Task to complete: If a line in the entries below includes "field", pick it out and copy it.

Stored data entries
▶
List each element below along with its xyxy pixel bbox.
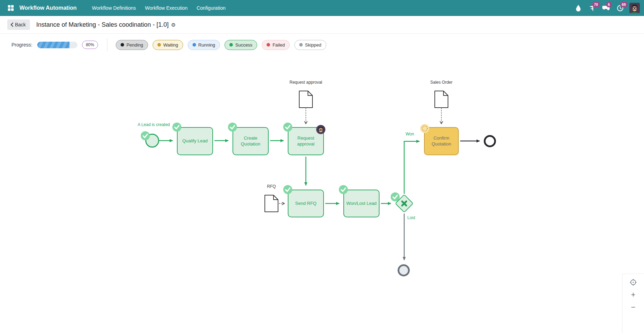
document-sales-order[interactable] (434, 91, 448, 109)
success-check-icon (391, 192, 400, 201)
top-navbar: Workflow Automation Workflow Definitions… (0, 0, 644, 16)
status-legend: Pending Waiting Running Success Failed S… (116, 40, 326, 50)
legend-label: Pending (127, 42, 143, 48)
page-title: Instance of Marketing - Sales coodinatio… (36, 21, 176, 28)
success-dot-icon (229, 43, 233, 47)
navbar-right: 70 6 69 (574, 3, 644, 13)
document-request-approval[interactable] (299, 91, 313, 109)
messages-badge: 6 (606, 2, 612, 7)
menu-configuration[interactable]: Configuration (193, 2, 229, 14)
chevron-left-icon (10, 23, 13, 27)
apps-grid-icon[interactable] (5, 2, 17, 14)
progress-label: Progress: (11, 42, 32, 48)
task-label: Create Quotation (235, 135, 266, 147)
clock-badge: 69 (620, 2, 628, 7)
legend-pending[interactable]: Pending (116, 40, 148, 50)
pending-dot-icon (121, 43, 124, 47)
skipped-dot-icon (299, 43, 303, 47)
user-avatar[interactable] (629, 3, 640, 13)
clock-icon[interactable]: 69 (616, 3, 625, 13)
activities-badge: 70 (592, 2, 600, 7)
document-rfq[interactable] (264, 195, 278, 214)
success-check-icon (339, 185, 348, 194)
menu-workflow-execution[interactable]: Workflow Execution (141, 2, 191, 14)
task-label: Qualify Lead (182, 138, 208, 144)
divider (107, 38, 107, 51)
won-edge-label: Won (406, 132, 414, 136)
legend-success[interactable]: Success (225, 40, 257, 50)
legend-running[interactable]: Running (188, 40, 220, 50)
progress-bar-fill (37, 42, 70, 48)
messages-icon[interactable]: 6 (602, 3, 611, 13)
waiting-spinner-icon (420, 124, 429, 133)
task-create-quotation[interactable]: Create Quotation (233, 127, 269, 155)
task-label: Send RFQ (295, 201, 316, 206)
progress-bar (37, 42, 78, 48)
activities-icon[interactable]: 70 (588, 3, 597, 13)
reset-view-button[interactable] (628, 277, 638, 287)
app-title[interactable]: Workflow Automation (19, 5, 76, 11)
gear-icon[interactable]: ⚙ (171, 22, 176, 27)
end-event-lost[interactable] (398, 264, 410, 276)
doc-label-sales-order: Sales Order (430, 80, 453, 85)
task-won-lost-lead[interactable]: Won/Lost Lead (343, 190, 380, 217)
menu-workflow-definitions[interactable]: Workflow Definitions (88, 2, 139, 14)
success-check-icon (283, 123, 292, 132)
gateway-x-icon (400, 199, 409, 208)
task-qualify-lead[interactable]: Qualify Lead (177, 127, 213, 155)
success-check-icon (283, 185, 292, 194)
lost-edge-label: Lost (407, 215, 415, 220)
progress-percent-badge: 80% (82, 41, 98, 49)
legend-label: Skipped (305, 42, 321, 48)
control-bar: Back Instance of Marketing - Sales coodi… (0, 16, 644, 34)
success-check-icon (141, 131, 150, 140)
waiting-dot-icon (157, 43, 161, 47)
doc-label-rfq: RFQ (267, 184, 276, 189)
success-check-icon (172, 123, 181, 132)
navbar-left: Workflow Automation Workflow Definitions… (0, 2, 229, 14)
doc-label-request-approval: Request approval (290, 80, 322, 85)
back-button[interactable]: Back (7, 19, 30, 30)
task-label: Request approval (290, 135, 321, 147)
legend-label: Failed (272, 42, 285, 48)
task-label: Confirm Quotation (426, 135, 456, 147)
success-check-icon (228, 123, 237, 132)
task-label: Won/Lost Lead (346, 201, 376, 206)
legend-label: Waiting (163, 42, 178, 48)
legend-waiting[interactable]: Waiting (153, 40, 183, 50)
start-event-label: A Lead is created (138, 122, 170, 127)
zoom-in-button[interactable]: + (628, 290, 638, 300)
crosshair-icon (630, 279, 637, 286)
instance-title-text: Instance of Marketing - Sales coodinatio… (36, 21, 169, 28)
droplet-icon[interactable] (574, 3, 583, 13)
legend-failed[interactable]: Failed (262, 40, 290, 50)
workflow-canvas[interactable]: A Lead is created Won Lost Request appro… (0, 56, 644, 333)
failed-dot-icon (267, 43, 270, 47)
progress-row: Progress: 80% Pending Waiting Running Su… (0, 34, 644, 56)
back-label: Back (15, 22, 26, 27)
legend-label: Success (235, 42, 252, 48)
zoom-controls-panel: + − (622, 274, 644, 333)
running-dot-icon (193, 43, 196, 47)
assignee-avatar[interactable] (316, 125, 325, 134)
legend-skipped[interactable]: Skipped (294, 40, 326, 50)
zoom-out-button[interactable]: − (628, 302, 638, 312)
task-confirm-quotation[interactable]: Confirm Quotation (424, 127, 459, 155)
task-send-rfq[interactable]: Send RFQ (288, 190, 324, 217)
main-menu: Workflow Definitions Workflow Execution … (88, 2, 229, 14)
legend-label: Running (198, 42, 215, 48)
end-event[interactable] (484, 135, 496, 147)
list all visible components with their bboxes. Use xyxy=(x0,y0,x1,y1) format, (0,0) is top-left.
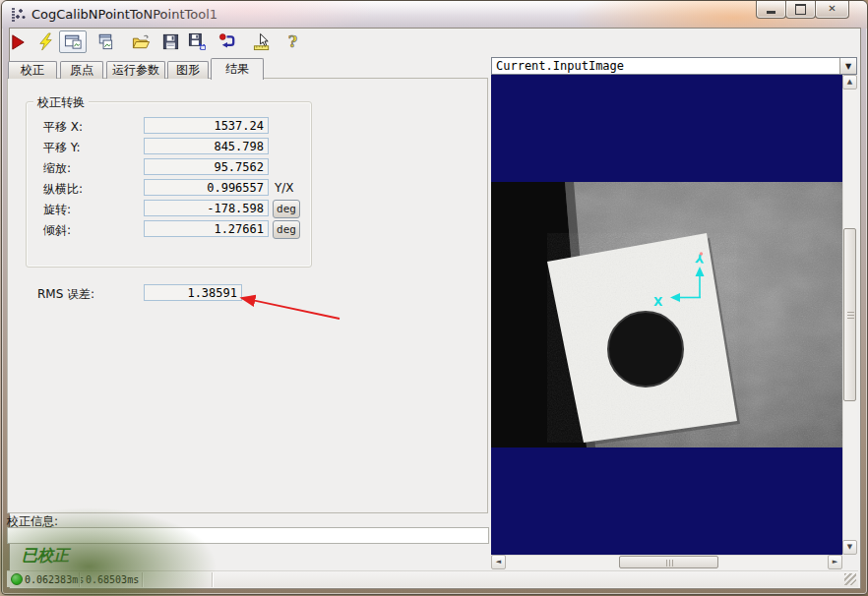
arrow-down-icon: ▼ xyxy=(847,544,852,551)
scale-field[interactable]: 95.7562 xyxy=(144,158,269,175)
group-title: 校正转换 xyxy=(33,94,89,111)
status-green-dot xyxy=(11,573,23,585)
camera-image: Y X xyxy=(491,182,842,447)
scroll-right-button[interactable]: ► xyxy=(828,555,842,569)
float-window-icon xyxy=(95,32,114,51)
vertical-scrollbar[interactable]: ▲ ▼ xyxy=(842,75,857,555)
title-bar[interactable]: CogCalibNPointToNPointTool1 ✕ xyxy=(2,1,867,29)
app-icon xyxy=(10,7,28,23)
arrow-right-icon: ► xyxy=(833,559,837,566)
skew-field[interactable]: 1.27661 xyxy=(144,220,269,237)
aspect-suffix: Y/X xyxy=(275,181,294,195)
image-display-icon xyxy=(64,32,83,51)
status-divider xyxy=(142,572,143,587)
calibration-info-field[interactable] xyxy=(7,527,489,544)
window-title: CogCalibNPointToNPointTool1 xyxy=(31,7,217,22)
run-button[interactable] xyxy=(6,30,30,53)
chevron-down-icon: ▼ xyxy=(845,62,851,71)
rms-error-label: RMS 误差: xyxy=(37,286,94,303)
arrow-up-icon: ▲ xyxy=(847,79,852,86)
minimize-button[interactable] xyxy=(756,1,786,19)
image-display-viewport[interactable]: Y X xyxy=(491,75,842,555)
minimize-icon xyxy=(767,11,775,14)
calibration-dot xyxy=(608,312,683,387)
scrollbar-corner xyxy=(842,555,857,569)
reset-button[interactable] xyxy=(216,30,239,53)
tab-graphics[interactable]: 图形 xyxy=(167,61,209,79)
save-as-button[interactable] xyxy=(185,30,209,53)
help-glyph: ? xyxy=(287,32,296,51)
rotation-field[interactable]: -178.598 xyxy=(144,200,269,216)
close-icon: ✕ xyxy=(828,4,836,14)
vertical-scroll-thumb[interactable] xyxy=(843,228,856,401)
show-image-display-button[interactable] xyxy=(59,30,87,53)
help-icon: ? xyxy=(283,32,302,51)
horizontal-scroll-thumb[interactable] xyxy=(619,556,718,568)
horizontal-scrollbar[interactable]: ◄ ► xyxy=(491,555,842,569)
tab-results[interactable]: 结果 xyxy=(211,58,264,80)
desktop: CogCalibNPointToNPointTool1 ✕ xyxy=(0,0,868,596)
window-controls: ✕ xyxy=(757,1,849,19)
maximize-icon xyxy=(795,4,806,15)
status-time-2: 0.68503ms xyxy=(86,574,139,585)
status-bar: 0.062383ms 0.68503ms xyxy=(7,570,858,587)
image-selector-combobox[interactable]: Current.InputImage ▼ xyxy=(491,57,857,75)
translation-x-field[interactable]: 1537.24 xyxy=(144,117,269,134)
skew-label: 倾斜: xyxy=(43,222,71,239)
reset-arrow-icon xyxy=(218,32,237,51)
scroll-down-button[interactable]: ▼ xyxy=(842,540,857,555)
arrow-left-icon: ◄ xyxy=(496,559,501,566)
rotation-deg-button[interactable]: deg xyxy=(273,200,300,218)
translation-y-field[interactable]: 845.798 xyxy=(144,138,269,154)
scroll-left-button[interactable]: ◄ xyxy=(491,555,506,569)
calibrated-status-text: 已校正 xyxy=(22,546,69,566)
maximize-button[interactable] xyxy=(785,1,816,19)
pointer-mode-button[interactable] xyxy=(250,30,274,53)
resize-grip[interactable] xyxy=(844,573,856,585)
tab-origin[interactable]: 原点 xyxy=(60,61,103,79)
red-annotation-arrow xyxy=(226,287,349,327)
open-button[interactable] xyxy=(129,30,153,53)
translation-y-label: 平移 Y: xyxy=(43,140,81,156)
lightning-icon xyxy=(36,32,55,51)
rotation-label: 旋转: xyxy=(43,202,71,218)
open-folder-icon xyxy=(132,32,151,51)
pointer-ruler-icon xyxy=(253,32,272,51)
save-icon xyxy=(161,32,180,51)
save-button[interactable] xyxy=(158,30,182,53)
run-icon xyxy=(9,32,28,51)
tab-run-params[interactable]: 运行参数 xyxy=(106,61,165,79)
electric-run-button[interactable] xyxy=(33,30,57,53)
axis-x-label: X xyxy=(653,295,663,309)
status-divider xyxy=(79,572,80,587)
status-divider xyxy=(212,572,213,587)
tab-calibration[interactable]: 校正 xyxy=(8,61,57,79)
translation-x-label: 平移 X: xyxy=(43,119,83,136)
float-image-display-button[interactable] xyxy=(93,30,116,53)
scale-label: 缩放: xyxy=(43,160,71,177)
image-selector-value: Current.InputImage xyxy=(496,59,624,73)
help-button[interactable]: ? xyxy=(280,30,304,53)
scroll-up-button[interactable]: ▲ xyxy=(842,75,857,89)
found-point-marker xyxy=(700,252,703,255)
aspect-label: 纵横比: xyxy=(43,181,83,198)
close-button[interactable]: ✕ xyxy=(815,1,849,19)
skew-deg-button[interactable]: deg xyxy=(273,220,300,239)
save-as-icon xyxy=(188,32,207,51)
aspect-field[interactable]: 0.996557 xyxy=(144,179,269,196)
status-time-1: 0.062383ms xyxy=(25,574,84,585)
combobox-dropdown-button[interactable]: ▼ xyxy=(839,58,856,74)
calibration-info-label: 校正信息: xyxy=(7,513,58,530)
◀
Written response:
scale-field[interactable]: 95.7562 xyxy=(144,158,269,175)
skew-field[interactable]: 1.27661 xyxy=(144,220,269,237)
calibration-info-field[interactable] xyxy=(7,527,489,544)
rotation-field[interactable]: -178.598 xyxy=(144,200,269,216)
translation-x-field[interactable]: 1537.24 xyxy=(144,117,269,134)
translation-y-field[interactable]: 845.798 xyxy=(144,138,269,154)
aspect-field[interactable]: 0.996557 xyxy=(144,179,269,196)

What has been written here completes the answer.